The Abe administration is likely to treat Japanese makers’ participation as parts producers in the manufacture of Lockheed Martin F-35 Lightning II stealth jet fighter as an exception to Japan’s three-point ban on weapons exports.

Among the countries planning to procure the F-35 is Israel, which is caught up in international tension that could lead to military conflict. It’s possible that Japan could become involved in an international military conflict, albeit indirectly.

The Abe administration’s expected decision carries the danger of gutting the weapons exports ban. It should rethink its decision in view of the basic spirit behind the ban.
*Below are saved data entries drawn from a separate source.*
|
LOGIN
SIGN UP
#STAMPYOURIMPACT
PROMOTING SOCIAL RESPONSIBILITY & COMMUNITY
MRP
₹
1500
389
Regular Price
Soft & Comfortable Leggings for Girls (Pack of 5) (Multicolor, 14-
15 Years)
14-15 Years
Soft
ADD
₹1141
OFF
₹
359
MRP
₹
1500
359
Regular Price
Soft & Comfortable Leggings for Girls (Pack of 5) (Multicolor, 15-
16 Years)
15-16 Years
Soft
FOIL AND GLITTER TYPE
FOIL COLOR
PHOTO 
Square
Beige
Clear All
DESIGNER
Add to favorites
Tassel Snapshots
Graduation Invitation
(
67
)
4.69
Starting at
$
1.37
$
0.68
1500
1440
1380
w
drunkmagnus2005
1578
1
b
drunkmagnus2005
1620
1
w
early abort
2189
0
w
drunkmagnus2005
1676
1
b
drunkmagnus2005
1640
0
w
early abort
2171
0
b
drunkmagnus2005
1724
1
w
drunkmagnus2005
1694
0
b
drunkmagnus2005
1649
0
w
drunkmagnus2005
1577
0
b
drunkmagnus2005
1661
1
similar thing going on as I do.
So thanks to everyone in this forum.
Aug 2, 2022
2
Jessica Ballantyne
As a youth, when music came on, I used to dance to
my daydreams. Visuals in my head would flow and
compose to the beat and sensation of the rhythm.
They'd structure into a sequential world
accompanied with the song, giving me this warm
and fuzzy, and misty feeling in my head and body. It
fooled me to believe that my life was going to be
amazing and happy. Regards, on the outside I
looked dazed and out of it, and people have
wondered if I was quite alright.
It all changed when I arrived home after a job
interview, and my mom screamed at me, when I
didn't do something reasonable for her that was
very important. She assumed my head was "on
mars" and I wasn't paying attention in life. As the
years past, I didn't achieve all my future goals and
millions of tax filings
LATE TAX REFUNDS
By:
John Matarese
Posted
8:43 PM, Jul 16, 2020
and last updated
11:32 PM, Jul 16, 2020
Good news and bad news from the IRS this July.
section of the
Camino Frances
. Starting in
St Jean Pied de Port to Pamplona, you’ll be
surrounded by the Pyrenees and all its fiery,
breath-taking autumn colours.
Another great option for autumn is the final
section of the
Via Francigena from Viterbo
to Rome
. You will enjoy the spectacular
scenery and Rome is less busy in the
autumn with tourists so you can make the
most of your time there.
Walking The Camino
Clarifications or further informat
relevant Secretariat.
In 1967, Prime Minister Eisaku Sato set down the weapons exports ban by declaring in the Diet that Japan would prohibit weapons exports to communist countries, countries subjected to arms embargo under U.N. resolutions and countries involved or feared to be involved in international conflicts. In 1976, Prime Minister Takeo Miki strengthened the ban by banning the export of weapons to all countries. The ban follows the war-renouncing principle of Article 9 of the Constitution.

But later Japan made exceptions to the ban and provided parts to the United States under the Japan-U.S. Acquisition and Cross-Serving Agreement and engated in the joint development and production of a missile-defense system with the U.S.
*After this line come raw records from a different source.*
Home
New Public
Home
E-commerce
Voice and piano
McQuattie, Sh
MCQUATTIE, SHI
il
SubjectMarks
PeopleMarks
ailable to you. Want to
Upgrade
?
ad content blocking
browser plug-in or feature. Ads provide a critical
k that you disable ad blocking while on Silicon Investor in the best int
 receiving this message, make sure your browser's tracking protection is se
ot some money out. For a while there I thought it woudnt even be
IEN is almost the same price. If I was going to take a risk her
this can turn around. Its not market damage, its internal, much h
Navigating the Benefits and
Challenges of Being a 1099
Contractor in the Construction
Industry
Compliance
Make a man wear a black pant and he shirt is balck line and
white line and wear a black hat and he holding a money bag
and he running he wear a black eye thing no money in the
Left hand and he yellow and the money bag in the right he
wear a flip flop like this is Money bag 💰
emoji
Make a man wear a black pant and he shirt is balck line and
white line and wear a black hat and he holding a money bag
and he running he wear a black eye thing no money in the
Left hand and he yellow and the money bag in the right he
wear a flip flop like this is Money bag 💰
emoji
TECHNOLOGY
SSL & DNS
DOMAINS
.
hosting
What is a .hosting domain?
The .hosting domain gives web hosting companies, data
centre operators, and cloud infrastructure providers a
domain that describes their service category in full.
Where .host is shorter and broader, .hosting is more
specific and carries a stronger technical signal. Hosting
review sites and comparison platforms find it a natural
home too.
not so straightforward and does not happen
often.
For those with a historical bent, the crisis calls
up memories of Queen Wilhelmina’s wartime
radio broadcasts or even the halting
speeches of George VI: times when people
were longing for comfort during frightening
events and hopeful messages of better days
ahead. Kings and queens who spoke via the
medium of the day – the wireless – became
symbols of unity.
In December 2011, the DPJ government led by Prime Minister Yoshihiko Noda decided to permit the joint development and production of defense equipment with other countries if the projects contribute to Japan’s defense. At the same time, it upheld the principle of not encouraging international conflicts.

Japan plans to eventually procure 42 F-35s, starting with the purchase of four aircraft in fiscal 2016. The United States, Britain, Italy and six other countries are jointly developing the F-35. Japan seeks an arrangement with the U.S. under which Japanese makers will produce parts, including wing parts, with a view to strengthening the foundation of Japan’s defense industry.

Although it is reported that the U.S. is ready to provide a list of countries to which the F-35s will be delivered, it is not certain whether Japan can block the delivery of the jet fighters to countries involved or feared to be involved in international conflicts. The simple fact is that the U.S. is often involved in war.

The practice of making one exception after another to the weapons exports ban will eventually render it ineffectual. Japan should halt this practice and make the ban effective again. At the very least, the government must make public what parts Japanese makers are going to produce for the F-35 to encourage meaningful discussions on the matter.

The F-35s that Japan’s Self-Defense Force has ordered are unlikely to be equipped with software needed to launch short-range air-to-air missiles. The F-35′s turning performance is also reported to be unsatisfactory. Given this, their purchase at more than ¥10 billion apiece might be a waste of public funds.